Born in 1903 in what is now known as North Korea, Younghill Kang was educated in Korea, and Japan. He emigrated to the U.S. in 1921, finishing his education in Boston and Cambridge. A prolific writer, Kang published articles in The New York Times, The Nation, The Saturday Review of Literature, and theEncyclopædia Britannica, among others. While teaching English at New York University, he became friends with fellow professor Thomas Wolfe, who introduced him to Scribner’s editor Maxwell Perkins. Kang’s first book, The Grass Roof, was published by Scribner’s in 1931. A children’s book based on Kang’s early life entitled The Happy Grove was published in 1933, and East Goes West was released in 1937. Throughout his life, Kang was the recipient of numerous awards and honors, including two Guggenheim fellowships, the New School’s Louis S. Memorial Prize, and an honorary doctorate in literature from Koryo University. Au Matin du Pays Calme, the French translation of The Grass Roof, won Le Prix Halperine Kaminsky, France’s annual award for best book in translation. Kang died in 1972 at his home in Satellite Beach, Florida.
East Goes West
Now available from Penguin-Random House.
Originally published in 1937, East Goes West is an extraordinary account of immigrant life in the 1920s written by the first Korean American novelist, Younghill Kang. Part picaresque adventure, part shrewd social commentary, East Goes West casts a sharply satirical eye on the demands and perils of assimilation as it follows the travels of the young, idealistic Chungpa Han through the United States and Canada. In its moving humanization of the often neglected Asian communities on the fringes of industrialization, East Goes West is an American classic. It is an invaluable resource for those interested in immigrant narratives, Asian diasporas, and twentieth-century American literature. Kaya’s edition provides never before compiled supplementary materials on Kang’s life and work, including a comprehensive bibliography, an annotated chronology, and a critical essay.

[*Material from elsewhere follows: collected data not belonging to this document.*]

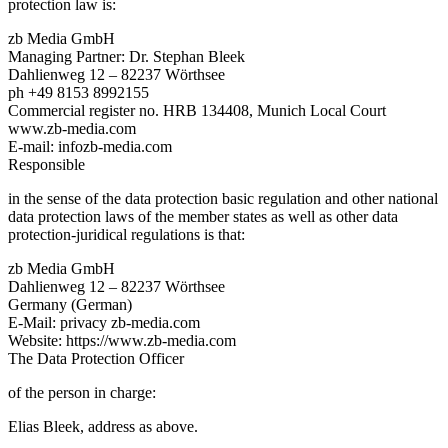
protection law is:
zb Media GmbH
Managing Partner: Dr. Stephan Bleek
Dahlienweg 12 – 82237 Wörthsee
ph +49 8153 8992155
Commercial register no. HRB 134408, Munich Local Court
www.zb-media.com
E-mail: infozb-media.com
Responsible
in the sense of the data protection basic regulation and other national
data protection laws of the member states as well as other data
protection-juridical regulations is that:
zb Media GmbH
Dahlienweg 12 – 82237 Wörthsee
Germany (German)
E-Mail: privacy zb-media.com
Website: https://www.zb-media.com
The Data Protection Officer
of the person in charge:
Elias Bleek, address as above.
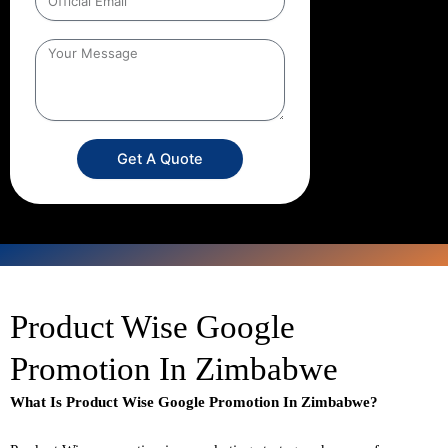
Get A Quote
Product Wise Google
Promotion In Zimbabwe
What Is Product Wise Google Promotion In Zimbabwe?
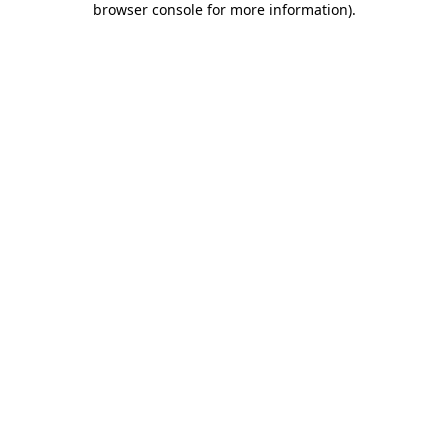
browser console for more information)
.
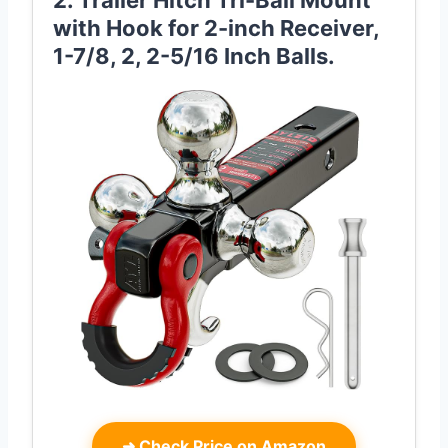
2. Trailer Hitch Tri-Ball Mount
with Hook for 2-inch Receiver,
1-7/8, 2, 2-5/16 Inch Balls.
➜
Check Price on Amazon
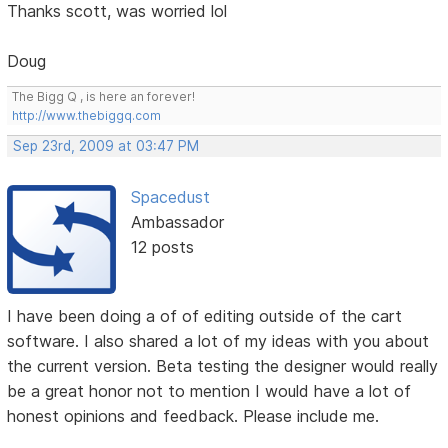
Thanks scott, was worried lol
Doug
The Bigg Q , is here an forever!
http://www.thebiggq.com
Sep 23rd, 2009 at 03:47 PM
Spacedust
Ambassador
12 posts
I have been doing a of of editing outside of the cart
software. I also shared a lot of my ideas with you about
the current version. Beta testing the designer would really
be a great honor not to mention I would have a lot of
honest opinions and feedback. Please include me.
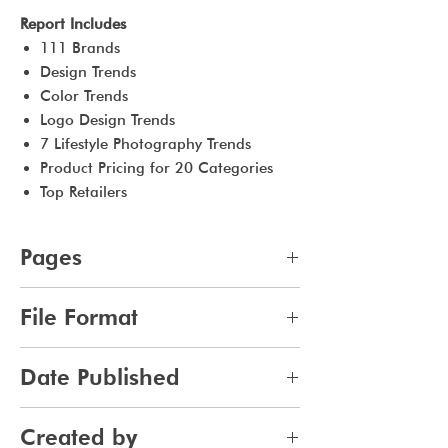
Report Includes
111 Brands
Design Trends
Color Trends
Logo Design Trends
7 Lifestyle Photography Trends
Product Pricing for 20 Categories
Top Retailers
Pages
48
File Format
pdf
Date Published
2023-09-10
Created by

“Kang is a born writer, everywhere he is free and vigorous: he has an original and poetic mind, and he loves life.”
— Thomas Wolfe
“The story of Chungpa Han is truly, like the old New York he encounters, as ‘million-hued as a dream.’ A wonderfully resplendent evocation of a newcomer’s America, Younghill Kang’s classic novel is as vibrant and pointed in its vision today as it was 60 years ago, and may prove to be one of our most vital documents. East Goes West deserves rediscovery.”
— Chang-rae Lee, Author of Native Speaker
“Kang is as wide-awake and high-spirited as he is scholarly and thoughtful, and he writes with a keen sense of character…. East Goes West offers a rich largesse of color and flavor, personality and impression and event. It is one of those rare books which will arouse interest, ring changes on laughter and leave its residue of thought.”
— New York Times Book Review
“In a welcome new edition of the work of the father of Korean American literature, Kaya’s East Goes West is a stunning testament to Younghill Kang’s indomitable spirit, his perspicacious eye, and his special mirth. The book provides us with a rare view of how urban American life was experienced—and critiqued—by Korean immigrants in the 1920s.”
— Elaine Kim, University of California, Berkeley
Younghill Kang news
We are glad to announce that Kaya’s classic publications of East Goes West by Younghill Kang and The Hanging on Union Square by H.T. Tsiang have now been republished as Penguin Classics! The republishing of these titles during Asian/Pacific American Heritage Month, along with America is in the Heart by Carlos Bulosan and No-No Boy by John Okada, follows the tremendous positive […]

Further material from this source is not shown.